Sekalipun sudah sesat sesesat-sesatnya, Allah tidak menghancurkan orang-orang Arab dengan bencana alam. Allah masih ingin memperbaiki akhlak mereka, menyelamatkan mereka dari kehancuran karena perangai sendiri. Allah mengirim seorang laki-laki saja, untuk membawa pesan kebenaran. Hanya pesan.
Allah tidak memberi Muhammad berbagai mukjizat yang membuat beliau mampu menjadi raja Arab dalam waktu singkat. Meskipun utusanNya, Allah membiarkan nabiNya berjuang mati-matian memperbaiki akhlak orang Arab, mengalami berbagai siksaan dan penderitaan.
Kita tidak tahu persis apa alasannya. Mungkin untuk membuktikan kepada manusia bahwa Muhammad itu benar-benar manusia, bukan tuhan yang berwujud manusia. Dengan demikian apa yang dilakukan Muhammad adalah tindakan rasional, bukan mistis, sehingga dapat direplikasi oleh manusia lain setelah beliau.
Hingga akhir hayatnya, Nabi Muhammad tidak membangun kerajaan dan mendaulat diri sendiri sebagai raja.

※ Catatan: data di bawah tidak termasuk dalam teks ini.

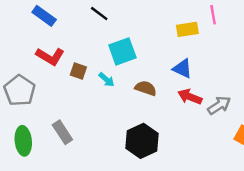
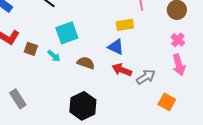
yellow rectangle: (187, 29) -> (125, 25), moved

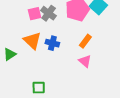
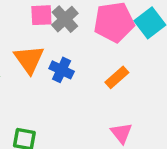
pink triangle: (85, 61) -> (121, 133), moved

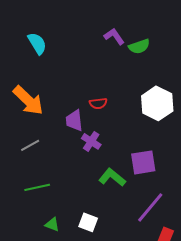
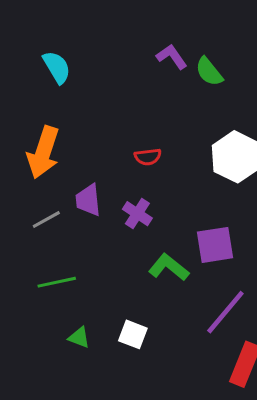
green semicircle: (139, 46) -> (209, 72), turned 70
orange arrow: (28, 100) -> (43, 152), turned 64
purple trapezoid: (74, 120) -> (88, 200), moved

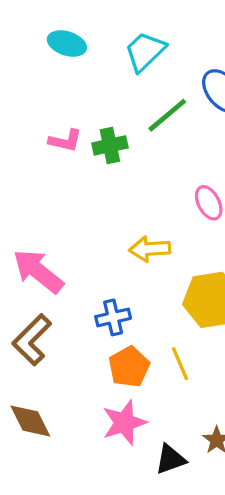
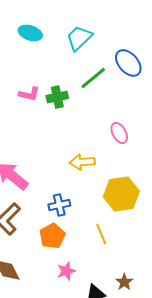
orange pentagon: (129, 367) -> (52, 236), moved
pink star: (124, 423) -> (66, 271), size x0.7

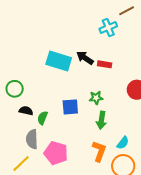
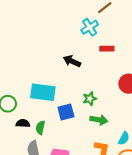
cyan rectangle: (59, 61) -> (43, 92), moved
red rectangle: (105, 64) -> (107, 49), moved
green arrow: (101, 120) -> (99, 120), turned -78

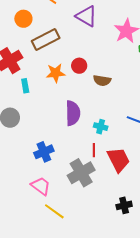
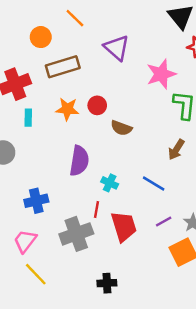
pink trapezoid: (41, 186) -> (25, 241), turned -100
black cross: (124, 205) -> (107, 283), moved

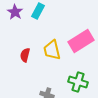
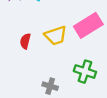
yellow trapezoid: (52, 50) -> (56, 36), turned -95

Tak seorang pun, sampai hari ini, menyebut Muhammad itu raja atau sultan Arab. Beliau selamanya menjadi nabi, meskipun faktanya kepatuhan umat Islam kepada beliau melebihi kepatuhan rakyat kepada raja.
Kehidupan dan perjuangan Nabi Muhammad adalah ayat yang tidak tertulis. Melalui sejarah perjuangan beliau Allah mengajarkan kepada kita bagaimana mengubah akhlak manusia. Hanya dua jalan yang dibutuhkan: sampaikan pesan dengan menyentuh hati mereka yang tersesat itu, dan tegakkan hukum Allah. Dua jalan itu saja yang ditempuh oleh Nabi Muhammad sampai wafat. Hasilnya, beratus-ratus juta orang secara suka rela mengikuti ajaran yang beliau bawa. Masa jahiliyah pun berakhir.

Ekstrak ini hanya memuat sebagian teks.